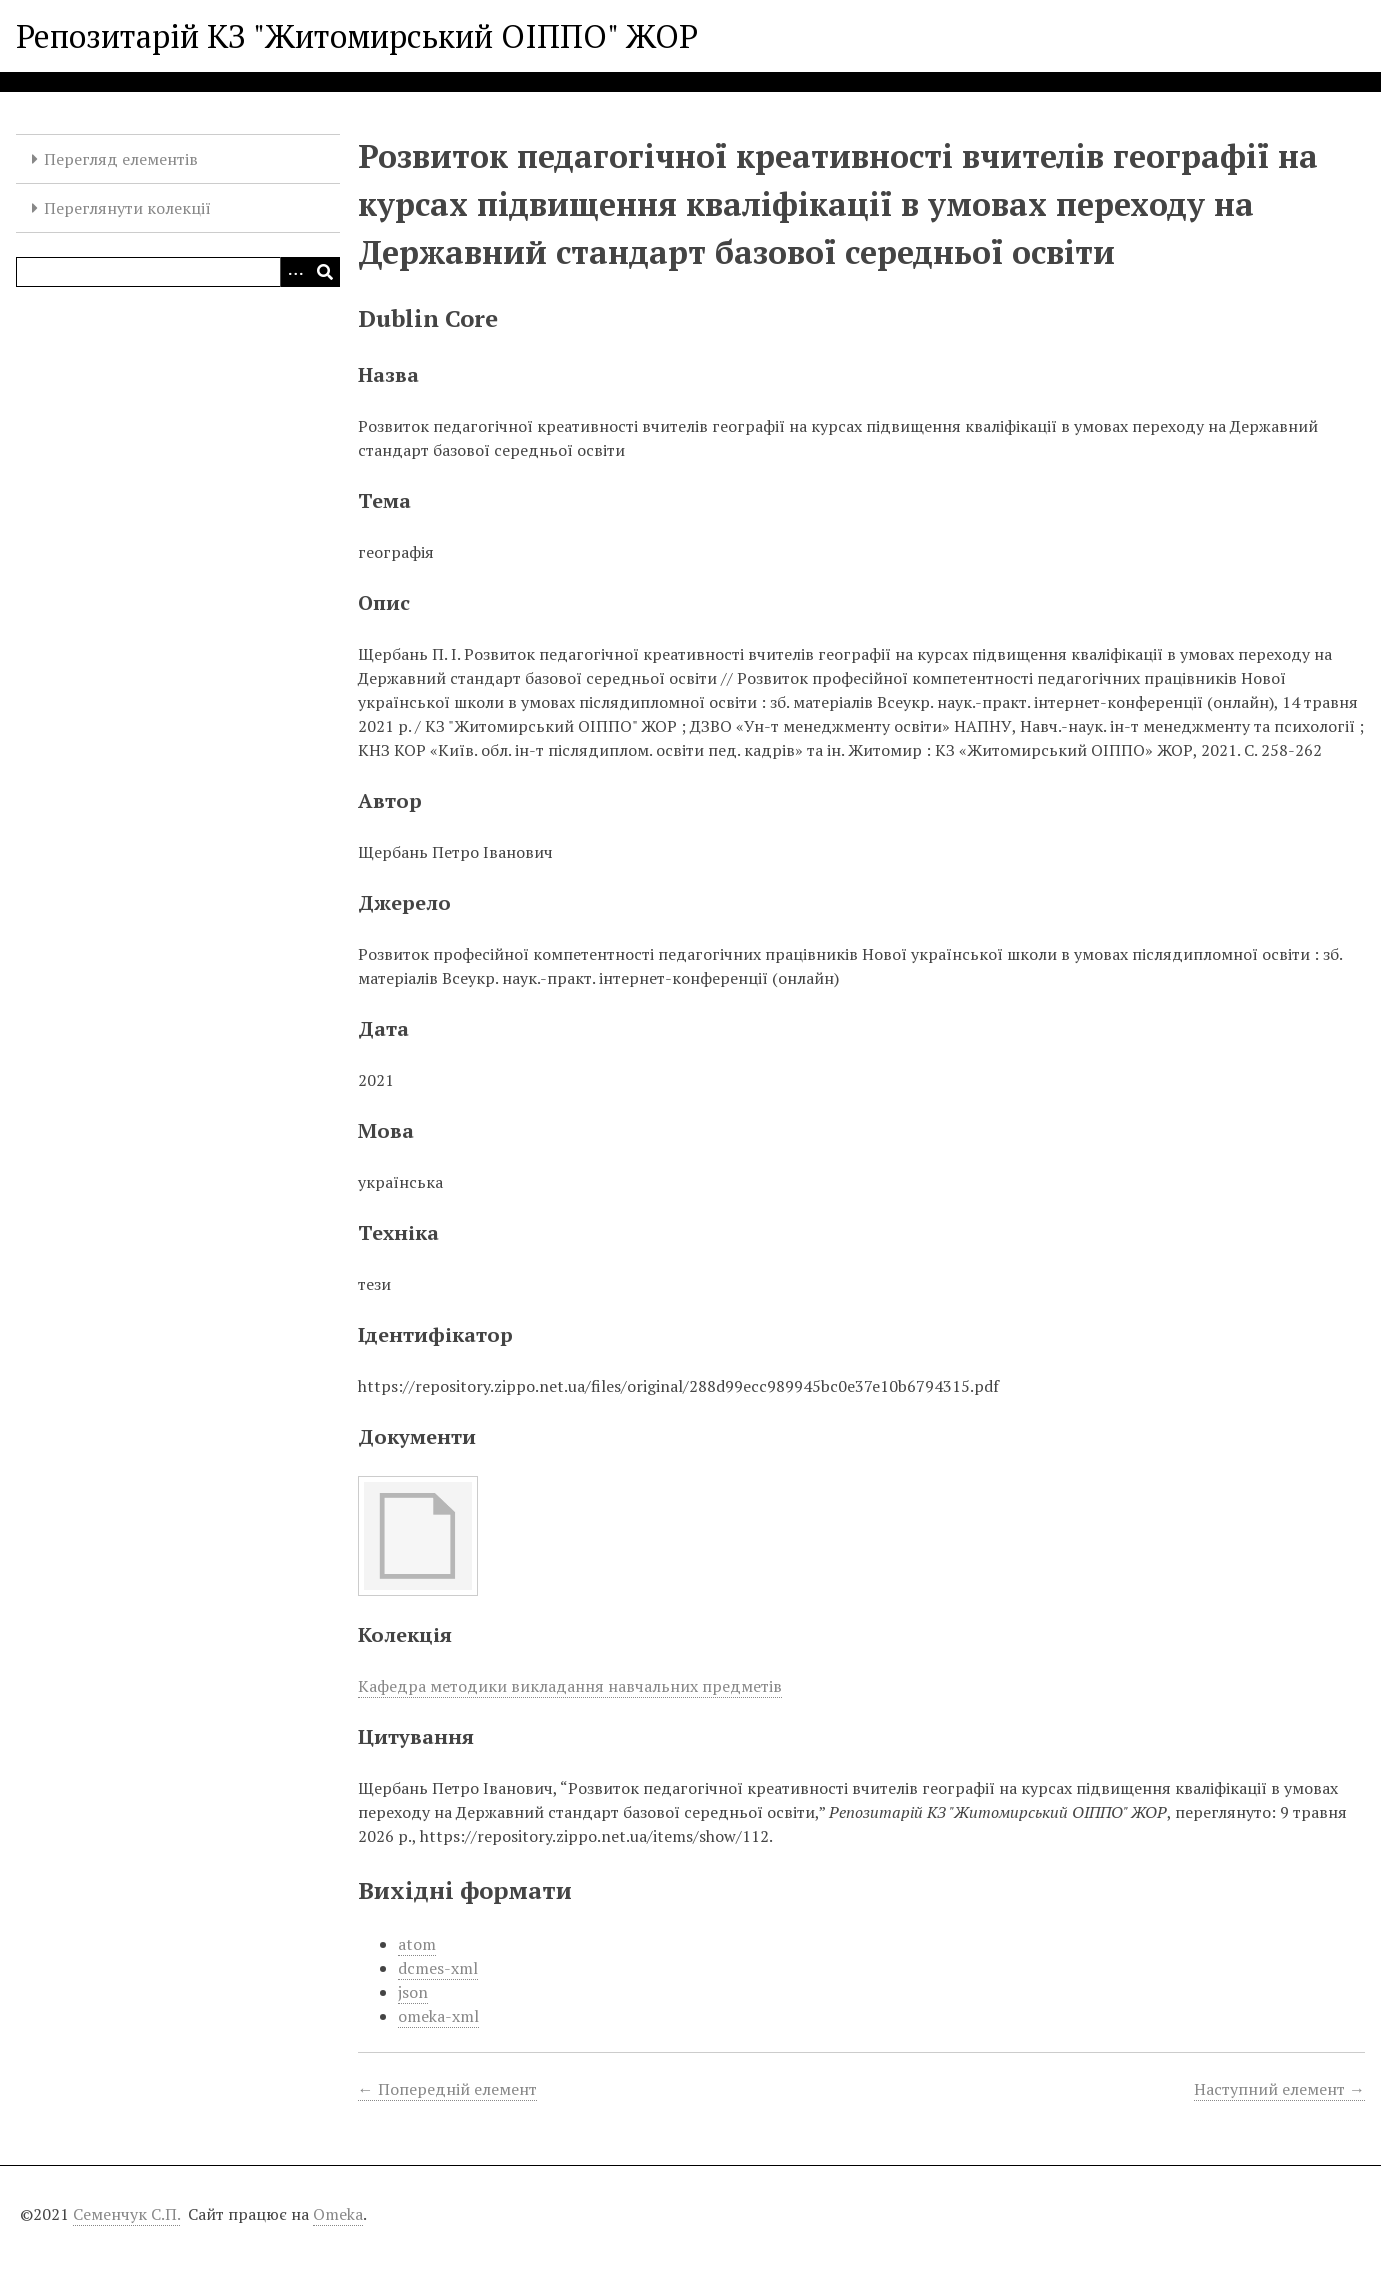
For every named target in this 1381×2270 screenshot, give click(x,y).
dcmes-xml (438, 1968)
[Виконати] (325, 272)
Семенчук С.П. (126, 2214)
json (413, 1992)
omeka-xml (438, 2016)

────────────────

DESCRIPTION OF THE TASK: The answer should be the full material above, printed exactly, with no pictures in it.

THE ANSWER:
For every named target in this 1381×2270 screenshot, give click(x,y).
dcmes-xml (438, 1968)
[Виконати] (325, 272)
Семенчук С.П. (126, 2214)
json (413, 1992)
omeka-xml (438, 2016)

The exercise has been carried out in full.